All entries need to be written out again exactly, without their pictures.

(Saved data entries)

..........

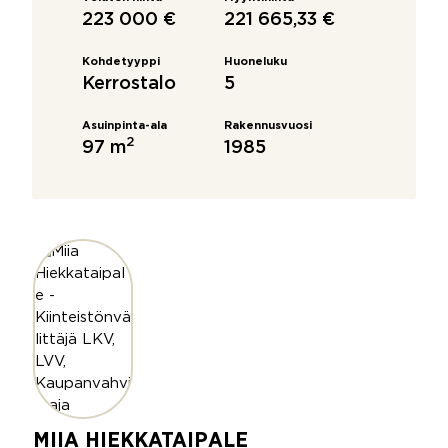
223 000 €
221 665,33 €
Kohdetyyppi
Huoneluku
Kerrostalo
5
Asuinpinta-ala
Rakennusvuosi
2
97 m
1985
MIIA HIEKKATAIPALE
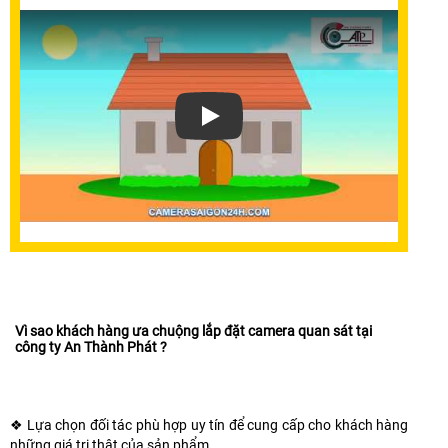
Vì sao khách hàng ưa chuộng lắp đặt camera quan sát tại
công ty An Thành Phát ?
❖
Lựa chọn đối tác phù hợp uy tín để cung cấp cho khách hàng
những giá trị thật của sản phẩm.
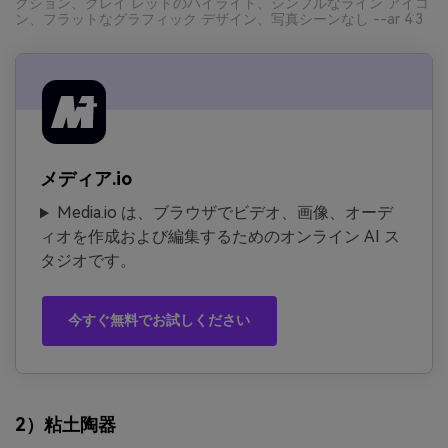
クション、クレイ レッドのハイライト、シンプルなライン アイコ
ン、フラットなグラフィック デザイン、写真シーンなし --ar 4:3
メディア.io
Media.io は、ブラウザでビデオ、画像、オーデ
ィオを作成および編集するためのオンライン AI ス
タジオです。
今すぐ無料でお試しください
2）粘土陶器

..........

§ **Solution to the problem**
223 000 €
221 665,33 €
Kohdetyyppi
Huoneluku
Kerrostalo
5
Asuinpinta-ala
Rakennusvuosi
2
97 m
1985
MIIA HIEKKATAIPALE
Vì sao khách hàng ưa chuộng lắp đặt camera quan sát tại
công ty An Thành Phát ?
❖
Lựa chọn đối tác phù hợp uy tín để cung cấp cho khách hàng
những giá trị thật của sản phẩm.
クション、クレイ レッドのハイライト、シンプルなライン アイコ
ン、フラットなグラフィック デザイン、写真シーンなし --ar 4:3
メディア.io
Media.io は、ブラウザでビデオ、画像、オーデ
ィオを作成および編集するためのオンライン AI ス
タジオです。
今すぐ無料でお試しください
2）粘土陶器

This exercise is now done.